The fabrication, however, lies in the implication that Furries
are sexual superfreaks. In reality, they’re just disenfranchised
nerds.
Clean Furries are used to co-existing with their “yiffy” (Furspeak
for “sexed-up”) counterparts, but outsiders might
be put off by some of the more outré convention attendees.
On condition of anonymity, the author of a G-rated a comic
book featuring an animal character described his experience
at a Furry convention he was invited to attend, and how revolted
he was by the horny Furs he encountered. “They have
convinced themselves that all writers and artists who have
ever placed a talking animal in a story must in fact be closet
Furries at best, and that surely those creators would not
be disturbed by the sexuality of Furry fandom,” he
says. “This includes even the classics like Bugs Bunny,
the Pink Panther, and Mickey Mouse. They can’t wait
to talk to you honestly about the nastiest, most bizarre
aspects of their make-believe creatures.”
It’s
true that Furries, who are accustomed to feeling like an
oppressed minority in the culture at large, may tend
to go overboard when they get to a convention where they
can finally be honest about their obsessions and engage in
some long-missed face-to-face interaction, as opposed to
the Internet chat room and gaming environment. And there’s
no denying that too much time spent in imaginary Internet
lands (known as Furry MUCKS) can further damage an already
underdeveloped personality.
Furries themselves will often
cheerfully admit their deficiencies. “Cat,” an
electrical engineer with tiger-stripe tattoos on his face
and silicon implants in his cheeks, upper lip and forehead,
said bluntly in a discussion of Furry spirituality, that “Furries
as a rule are a pretty fucked-up group of people.”
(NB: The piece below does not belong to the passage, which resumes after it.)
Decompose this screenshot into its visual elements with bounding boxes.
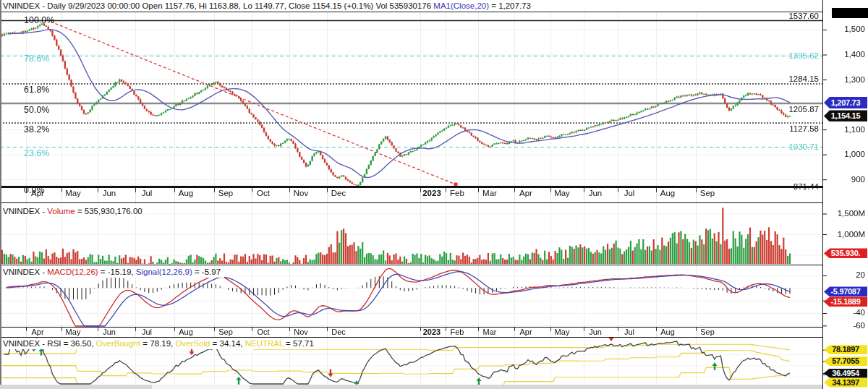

“It’s rough if you’re a transsexual – it’s
even rougher if you try to explain that you’re a cat
in a human body,” says another Furry fan, who bemoaned
the fact that Furries can’t opt to surgically change
their species in the way transexuals can change their gender.
These
conversations are typical of what one will find at Furry
conventions, scheduled alongside social events like
dances and talent shows. Scattered here and there in private
hotel rooms, one might also find places like “The Nursery” — where
adult babies can get diapered — and Fursuit dry-humping
orgies, or Plushie parties, where people who disdain or can’t
find human sexual partners stick their organs into an SPH
(strategically placed hole) torn into a carnival prize raccoon.
But most of the Furries who get laid at the convention will
probably hook up through mutual interests, physical attraction,
flirtatious conversation, and a few drinks, just like everybody
else does. Maybe there’ll be a little extra biting
and scratching thrown in, but nothing crazy.
The average furry
is a lot like the average Trekkie: he just likes his fictional
humans crossed with animals instead of
Vulcans. Furry is simply a camaraderie based on mutual
interests. Just as Dungeons and Dragons gamers love orcs
and trolls,
Pagans love faeries and nymphs, or as alterna-nerds love
every band on Sub-Pop, Furries love their fox- and tiger-men.
And when a glossy magazine reports that Furry is only about
perversion, it misses the target in the same way that stories
about things like raves and Burning Man typically do.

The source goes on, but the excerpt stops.